We also remember the scandal surrounding his birth, and the many connections that can

be made to our own context, from unplanned pregnancies, to intolerance, to the inability to find a

safe place, and to refugees on the run from tyrants. A lot has changed since the time Mary gave

birth to Jesus, but a lot has also stayed the same.

As we acknowledge this genealogy of Jesus, we remember that he, like each one of us, is

born into a family and a lineage that, doesn’t define who we are, but gives us some context and

some connection to the past that affects our present. As we go into this Advent season, we invite

Jesus into our midst, as we learn who he was, a Jewish man in the land of Palestine, son of Mary,

from the line of King David, and what he meant for an oppressed people living in lands occupied

by the Roman Empire.

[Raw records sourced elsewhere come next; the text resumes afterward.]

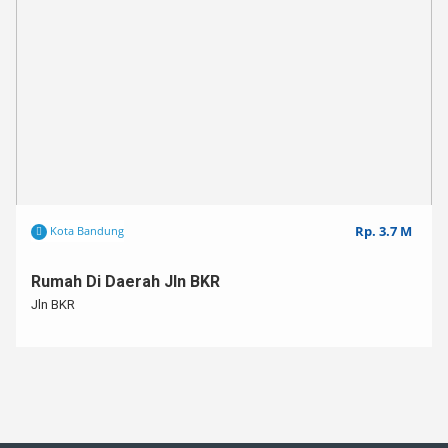
Rp. 3.7 M
Kota Bandung
Rumah Di Daerah Jln BKR
Jln BKR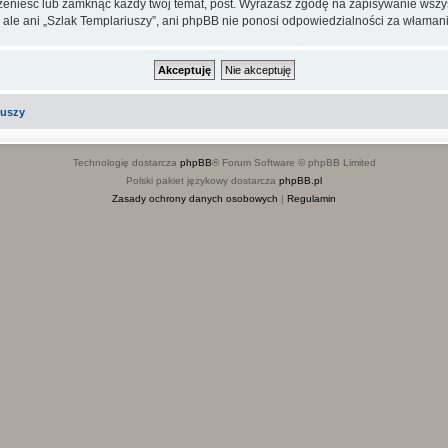
rzenieść lub zamknąć każdy twój temat, post. Wyrażasz zgodę na zapisywanie wszys
 ale ani „Szlak Templariuszy”, ani phpBB nie ponosi odpowiedzialności za włamani
iuszy
Technologię dostarcza
phpBB
® Forum Software © phpBB Limited
Polski pakiet językowy dostarcza
phpBB.pl
Zasady ochrony danych osobowych
|
Regulamin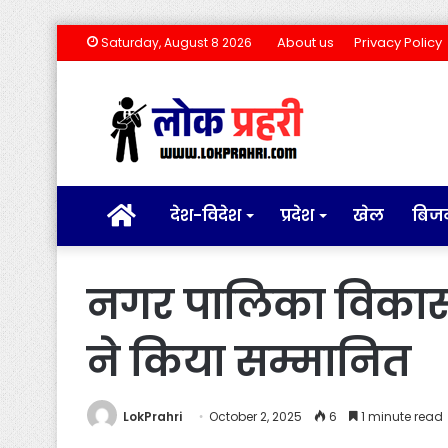
About us
Privacy Policy
Saturday, August 8 2026
होम
देश-विदेश
प्रदेश
खेल
बिज
नगर पालिका विकासन
ने किया सम्मानित
LokPrahri
October 2, 2025
6
1 minute read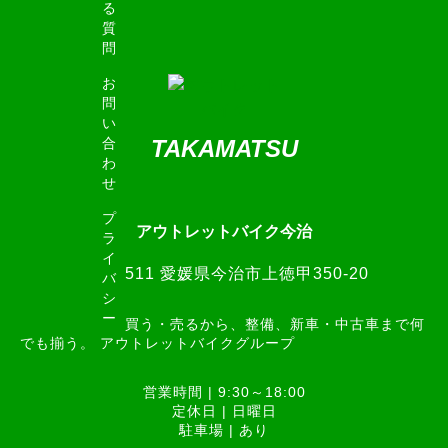
る
質
問
お
問
い
合
TAKAMATSU
わ
せ
プ
アウトレットバイク今治
ラ
イ
799-1511 愛媛県今治市上徳甲350-20
バ
シ
ー
バイクを探す・買う・売るから、整備、新車・中古車まで何
でも揃う。 アウトレットバイクグループ
営業時間 | 9:30～18:00
定休日 | 日曜日
駐車場 | あり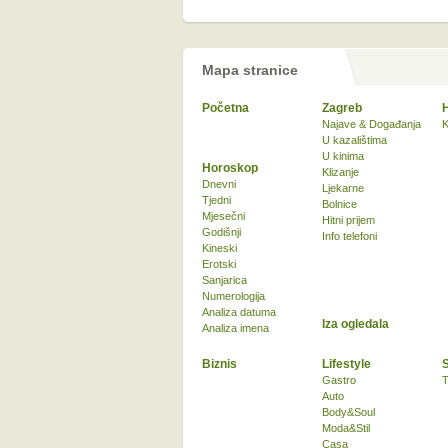
Mapa stranice
Početna
Zagreb
Najave & Događanja
K
U kazalištima
U kinima
Horoskop
Klizanje
Dnevni
Ljekarne
Tjedni
Bolnice
Mjesečni
Hitni prijem
Godišnji
Info telefoni
Kineski
Erotski
Sanjarica
Numerologija
Analiza datuma
Iza ogledala
Analiza imena
Biznis
Lifestyle
Gastro
T
Auto
Body&Soul
Moda&Stil
Casa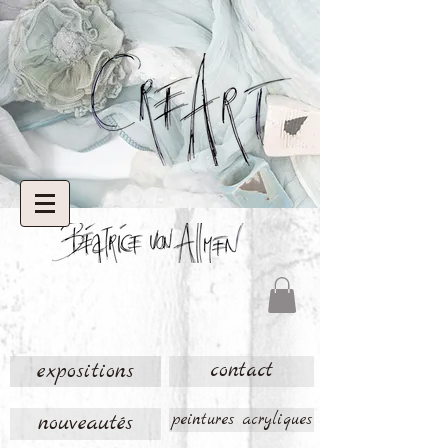
expositions
contact
nouveautés
peintures acryliques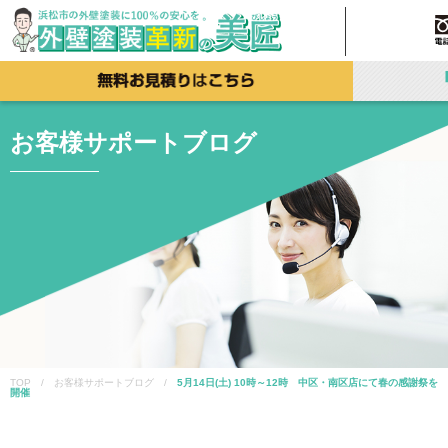
お客様サポートブログ
TOP / お客様サポートブログ /
5月14日(土) 10時～12時 中区・南区店にて春の感謝祭を
開催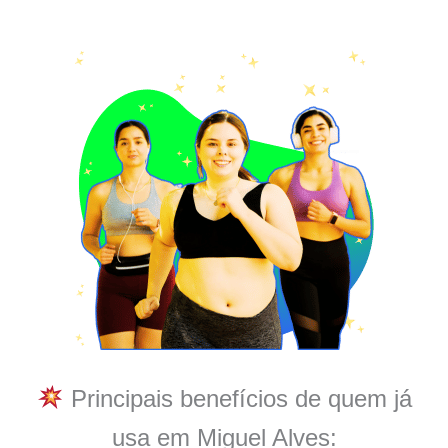
Principais benefícios de quem já
usa em Miguel Alves: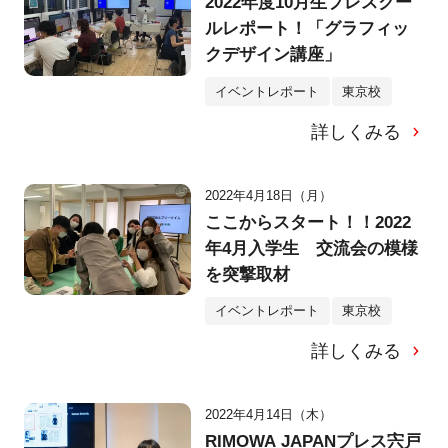
2022年度10月生プレスクー
ルレポート！「グラフィッ
クデザイン講座」
イベントレポート
東京校
詳しくみる
2022年4月18日（月）
ここからスタート！！2022
年4月入学生 交流会の模様
を突撃取材
イベントレポート
東京校
詳しくみる
2022年4月14日（木）
RIMOWA JAPANプレス宍戸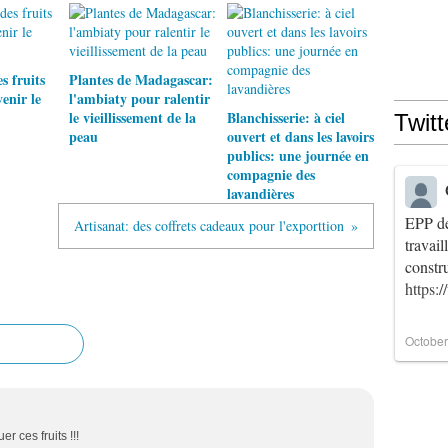
 fruits
Plantes de Madagascar:
enir le
l'ambiaty pour ralentir
le vieillissement de la
Blanchisserie: à ciel
Twitt
peau
ouvert et dans les lavoirs
publics: une journée en
compagnie des
lavandières
EPP de
Artisanat: des coffrets cadeaux pour l'exporttion
travai
constr
https:
October
r ces fruits !!!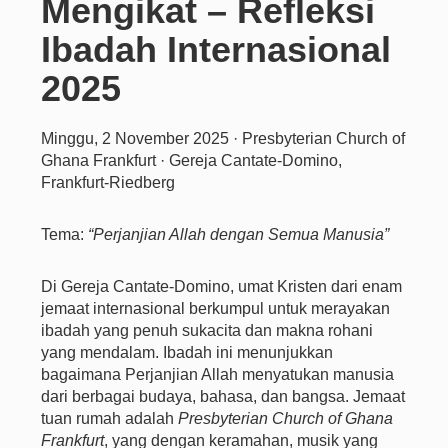
Mengikat – Refleksi
Ibadah Internasional
2025
Minggu, 2 November 2025 · Presbyterian Church of
Ghana Frankfurt · Gereja Cantate-Domino,
Frankfurt-Riedberg
Tema:
“Perjanjian Allah dengan Semua Manusia”
Di Gereja Cantate-Domino, umat Kristen dari enam
jemaat internasional berkumpul untuk merayakan
ibadah yang penuh sukacita dan makna rohani
yang mendalam. Ibadah ini menunjukkan
bagaimana Perjanjian Allah menyatukan manusia
dari berbagai budaya, bahasa, dan bangsa. Jemaat
tuan rumah adalah
Presbyterian Church of Ghana
Frankfurt
, yang dengan keramahan, musik yang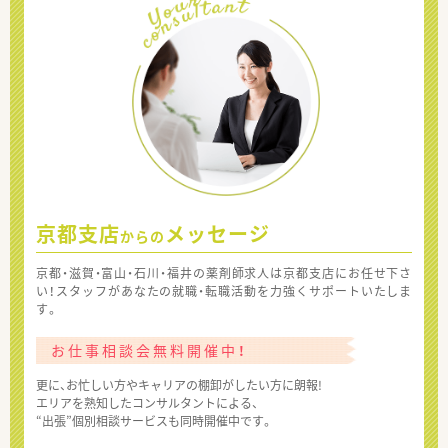
京都支店
メッセージ
からの
京都・滋賀・富山・石川・福井の薬剤師求人は京都支店にお任せ下さ
い！スタッフがあなたの就職・転職活動を力強くサポートいたしま
す。
お仕事相談会無料開催中！
更に、お忙しい方やキャリアの棚卸がしたい方に朗報!
エリアを熟知したコンサルタントによる、
“出張”個別相談サービスも同時開催中です。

We also invite Christ to be born into each one of us, each with our own

past, our own struggles, and our own identity, but one in Christ, called to be the hands and feet of

Christ in the world. And for that, we say thanks be to God. Amen.

Matthew 1:1-17

(Introduce yourself. - Do not move or tap microphone.)

Matthew’s gospel begins with seventeen verses of the genealogy of Jesus, from

Abraham, who we read about in the book of Genesis, to Joseph, who married Mary

and raised Jesus as his own. There are a lot of unfamiliar and difficult names to

read and you may feel like nodding off, but Deborah will soon explain why this

genealogy is important to Matthew’s gospel.

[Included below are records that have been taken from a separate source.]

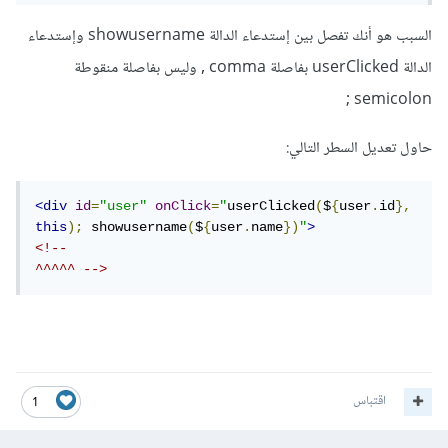
السبب هو أنك تفصل بين إستدعاء الدالة showusername وإستدعاء
<div
id
=
"user"
الدالة userClicked بفاصلة comma , وليس بفاصلة منقوطة
onClick
=
"
userClicked
(
$
{
user
.
id
},
this
),
semicolon ;
showusername
(
$
{
user
.
name
})
"
>
ولكن يظهر خطأ في الكونسول وعندما أضغط على رابط الخطأ الذي
حاول تعديل السطر التالي:
في نهاية الخطأ في الكونسول تظهر بدل نافذة الكونسول نافذة
الريسورس وعندما أضغط على اسماء المستخدمين في الصفحة
<div
id
=
"user"
onClick
=
"
userClicked
(
$
{
user
.
id
},
this
);
 showusername
(
$
{
user
.
name
})
"
>
يظهر اسم المستخدم في نافذة الريسورس وتحته خط أحمر
<!--                                                
^^^^^ -->
جرب رجاءا وحاول معرفة المشكلة
اقتباس
1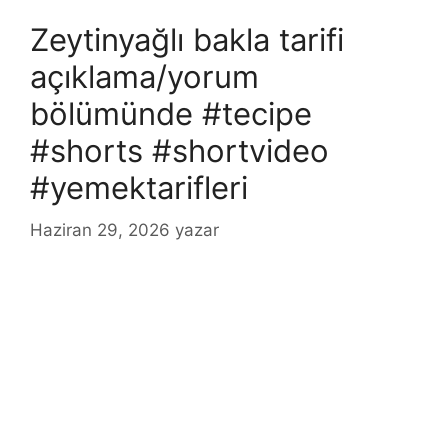
Zeytinyağlı bakla tarifi
açıklama/yorum
bölümünde #tecipe
#shorts #shortvideo
#yemektarifleri
Haziran 29, 2026
yazar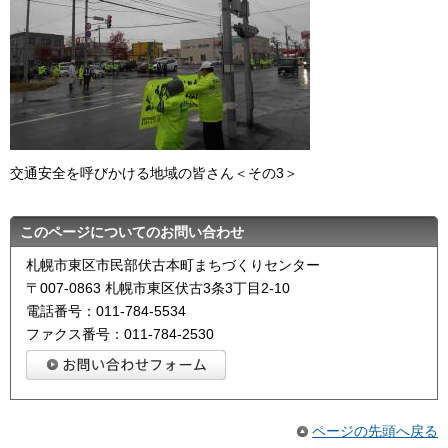
交通安全を呼びかける地域の皆さん＜その3＞
このページについてのお問い合わせ
札幌市東区市民部伏古本町まちづくりセンター
〒007-0863 札幌市東区伏古3条3丁目2-10
電話番号：011-784-5534
ファクス番号：011-784-2530
ページの先頭へ戻る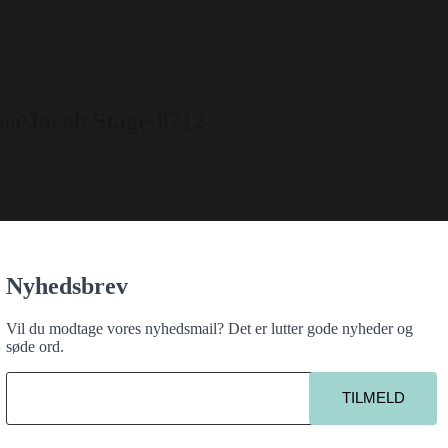
o@Jacob Stage-0712
iginalt, nyskabende og samfundsengageret teater, der har noget på hjerte
.
Nyhedsbrev
Vil du modtage vores nyhedsmail? Det er lutter gode nyheder og
søde ord.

We are reading from the first chapter of Matthew, verses one to seventeen.

1 An account of the genealogy of Jesus the Messiah, the son of David, the son of

Abraham.

2 Abraham was the father of Isaac, and Isaac the father of Jacob, and Jacob the

father of Judah and his brothers, 3 and Judah the father of Perez and Zerah by

Tamar, and Perez the father of Hezron, and Hezron the father of Aram, 4 and Aram

the father of Aminadab, and Aminadab the father of Nahshon, and Nahshon the

father of Salmon, 5 and Salmon the father of Boaz by Rahab, and Boaz the father

of Obed by Ruth, and Obed the father of Jesse, 6 and Jesse the father of King

David.

And David was the father of Solomon by the wife of Uriah, 7 and Solomon the

father of Rehoboam, and Rehoboam the father of Abijah, and Abijah the father of

Asaph, 8 and Asaph the father of Jehoshaphat, and Jehoshaphat the father of

Joram, and Joram the father of Uzziah, 9 and Uzziah the father of Jotham, and

Jotham the father of Ahaz, and Ahaz the father of Hezekiah, 10 and Hezekiah the

father of Manasseh, and Manasseh the father of Amos, and Amos the father of

Josiah, 11 and Josiah the father of Jechoniah and his brothers, at the time of the

deportation to Babylon.

12 And after the deportation to Babylon: Jechoniah was the father of Salathiel, and

Salathiel the father of Zerubbabel, 13 and Zerubbabel the father of Abiud, and

Abiud the father of Eliakim, and Eliakim the father of Azor, 14 and Azor the father

of Zadok, and Zadok the father of Achim, and Achim the father of Eliud, 15 and

Eliud the father of Eleazar, and Eleazar the father of Matthan, and Matthan the

father of Jacob, 16 and Jacob the father of Joseph the husband of Mary, who bore

Jesus, who is called the Messiah.

17 So all the generations from Abraham to David are fourteen generations; and

from David to the deportation to Babylon, fourteen generations; and from the

deportation to Babylon to the Messiah, fourteen generations.

May the Spirit guide our understanding of this holy scripture.